TASK REQUIREMENTS: For each entry, return the text exactly and omit any image.

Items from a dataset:
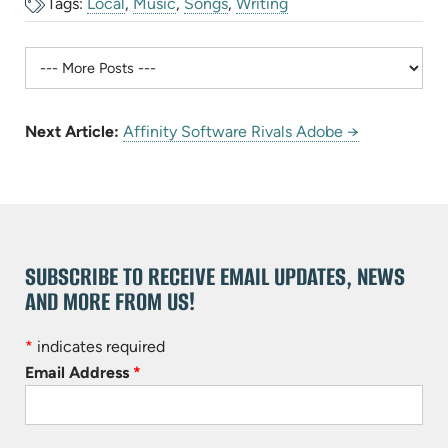
Tags:
Local
,
Music
,
Songs
,
Writing
Next Article:
Affinity Software Rivals Adobe →
SUBSCRIBE TO RECEIVE EMAIL UPDATES, NEWS
AND MORE FROM US!
*
indicates required
Email Address
*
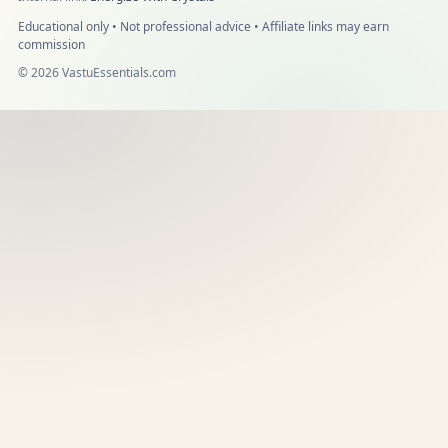
Educational only • Not professional advice • Affiliate links may earn
commission
©
2026
VastuEssentials.com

OUTPUT FOR THIS TASK:
Tags:
Local
,
Music
,
Songs
,
Writing
Next Article:
Affinity Software Rivals Adobe →
SUBSCRIBE TO RECEIVE EMAIL UPDATES, NEWS
AND MORE FROM US!
*
indicates required
Email Address
*
Educational only • Not professional advice • Affiliate links may earn
commission
©
2026
VastuEssentials.com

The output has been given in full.